Bewegende Erinnerungen gewähren einmalige Einblicke in chinesisches
Denken und chinesische Kultur.
Ihre Eltern waren Schauspieler im Dienste der Armee und nie zu Hause. So
wuchs die kleine Zhao Jie, genannt Cui, in den frühen 60er-Jahren mit
ihrer Großmutter und den Nachbarn in einem engen Hof in unmittelbarer
Nachbarschaft zum Platz des Himmlischen Friedens auf. Das Zentrum des
Riesenreiches ist ihr Spielplatz, hier lernt sie Fahrrad fahren und
schwenkt Papierblumen für die Revolution. Mao wird für das Mädchen zur
unerreichbaren Vaterfigur, der sie wie Millionen andere Kinder ihrer
Generation gläubig folgt. Ihre Großmutter schenkt ihr die Liebe, Mao ein
Lebensideal. Mit neun Jahren trägt sie die ordensgeschmückte Uniform der
Rotgardisten. Mit dreizehn marschiert sie bis zum Zusammenbruch. Erst
als sie fern von daheim als Erntehelferin in einem armen Bauerdorf lebt,
wird ihr klar, dass sie ihre Kindheit einer Lüge geopfert hat.
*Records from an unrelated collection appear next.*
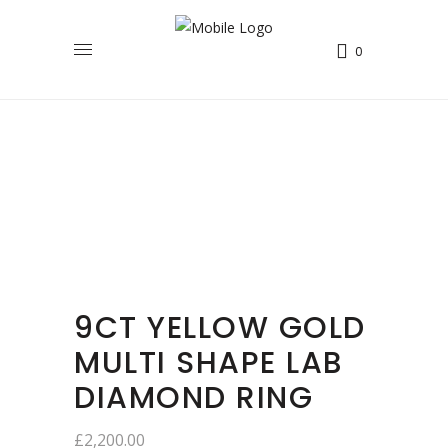
0
9CT YELLOW GOLD
MULTI SHAPE LAB
DIAMOND RING
£
2,200.00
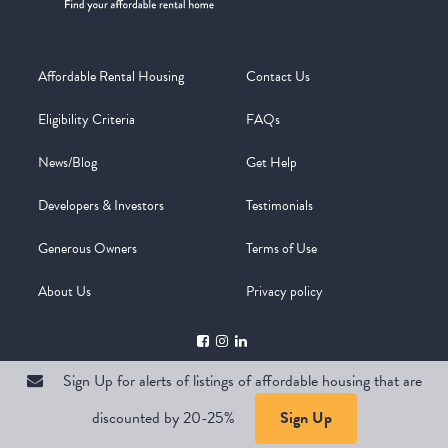
Affordable Rental Housing
Contact Us
Eligibility Criteria
FAQs
News/Blog
Get Help
Developers & Investors
Testimonials
Generous Owners
Terms of Use
About Us
Privacy policy
Sign Up for alerts of listings of affordable housing that are
discounted by 20-25%
Sign Up
Copyright @ 2026
WelcomeMat
Powered by
Stimulus | Pimcore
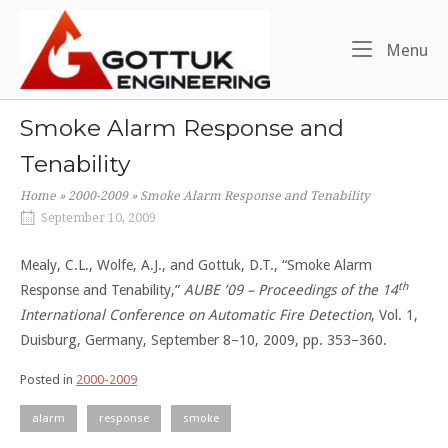
Skip
Home
to
Me
Menu
content
Smoke Alarm Response and
Tenability
Home
»
2000-2009
»
Smoke Alarm Response and Tenability
September 10, 2009
Mealy, C.L., Wolfe, A.J., and Gottuk, D.T., “Smoke Alarm
th
Response and Tenability,”
AUBE ’09 – Proceedings of the 14
International Conference on Automatic Fire Detection
, Vol. 1,
Duisburg, Germany, September 8–10, 2009, pp. 353–360.
Posted in
2000-2009
alarm
response
smoke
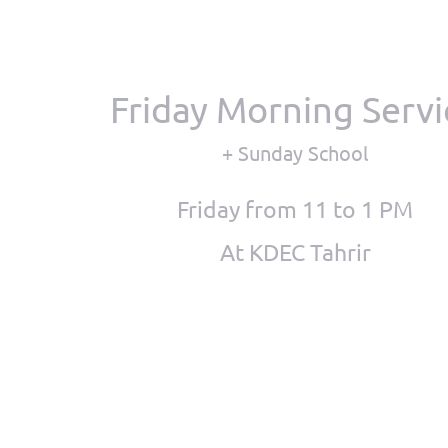
Friday Morning Servi
+ Sunday School
Friday from 11 to 1 PM
At KDEC Tahrir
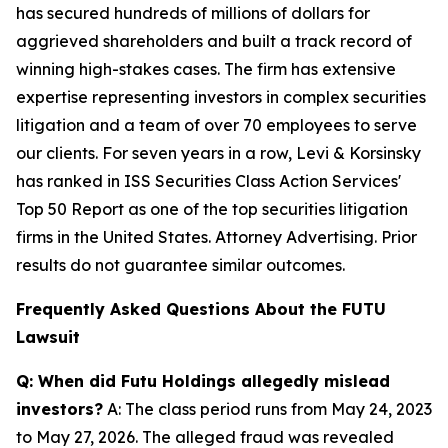
has secured hundreds of millions of dollars for
aggrieved shareholders and built a track record of
winning high-stakes cases. The firm has extensive
expertise representing investors in complex securities
litigation and a team of over 70 employees to serve
our clients. For seven years in a row, Levi & Korsinsky
has ranked in ISS Securities Class Action Services'
Top 50 Report as one of the top securities litigation
firms in the United States. Attorney Advertising. Prior
results do not guarantee similar outcomes.
Frequently Asked Questions About the FUTU
Lawsuit
Q: When did Futu Holdings allegedly mislead
investors?
A: The class period runs from May 24, 2023
to May 27, 2026. The alleged fraud was revealed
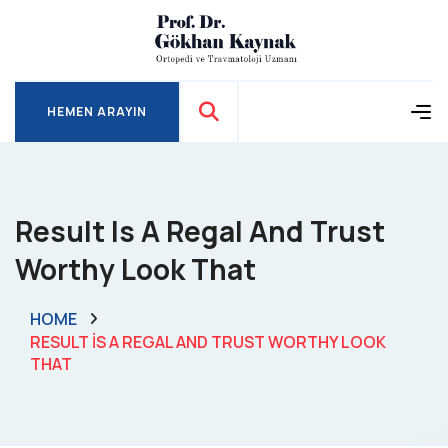
HEMEN ARAYIN
HEMEN ARAYIN
Result Is A Regal And Trust
Worthy Look That
HOME
RESULT IS A REGAL AND TRUST WORTHY LOOK
THAT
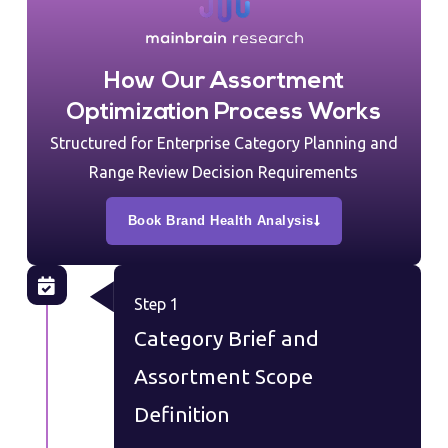
How Our Assortment
Optimization Process Works
Structured for Enterprise Category Planning and
Range Review Decision Requirements
Book Brand Health Analysis
Step 1
Category Brief and
Assortment Scope
Definition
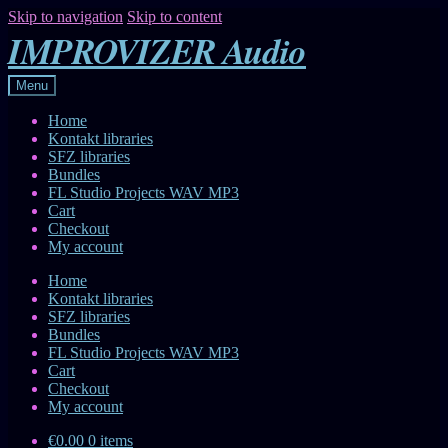
Skip to navigation
Skip to content
IMPROVIZER Audio
Menu
Home
Kontakt libraries
SFZ libraries
Bundles
FL Studio Projects WAV MP3
Cart
Checkout
My account
Home
Kontakt libraries
SFZ libraries
Bundles
FL Studio Projects WAV MP3
Cart
Checkout
My account
€0.00
0 items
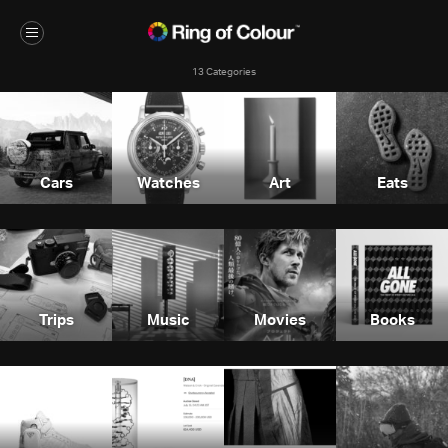
13 Categories
Cars
Watches
Art
Eats
Trips
Music
Movies
Books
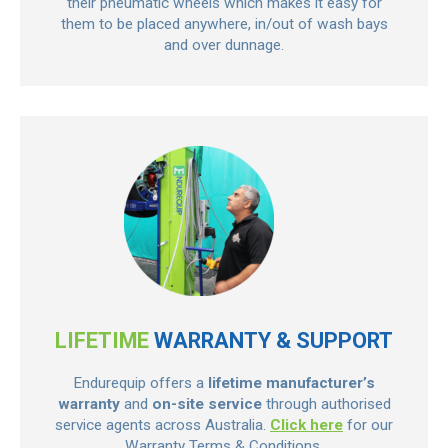
their pneumatic wheels which makes it easy for
them to be placed anywhere, in/out of wash bays
and over dunnage.
LIFETIME
WARRANTY & SUPPORT
Endurequip offers a
lifetime manufacturer’s
warranty
and
on-site service
through authorised
service agents across Australia.
Click here
for our
Warranty Terms & Conditions.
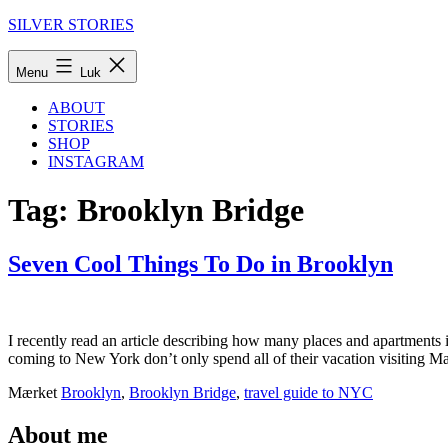
Fortsæt
SILVER STORIES
til
indhold
Menu
Luk
ABOUT
STORIES
SHOP
INSTAGRAM
Tag:
Brooklyn Bridge
Seven Cool Things To Do in Brooklyn
I recently read an article describing how many places and apartment
coming to New York don’t only spend all of their vacation visiting 
Udgivet
Kategoriseret
Mærket
Brooklyn
,
Brooklyn Bridge
,
travel guide to NYC
25.
som
august
New
About me
2015
York
,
Zhao Jies erstaunliche Erinnerungen eröffnen einen großartigen und nie
gesehenen persönlichen Blick in ein bis heute rätselhaftes Land. Zhao
Jies Lebensgeschichte ist ein Dokument des Optimismus und Lebensmutes.
Sie erzählt von der Befreiung aus der Unmündigkeit und von kindlicher
Liebe, Freundschaft und Kraft, die kein Staat brechen kann. (Blessing) zur Rezension
...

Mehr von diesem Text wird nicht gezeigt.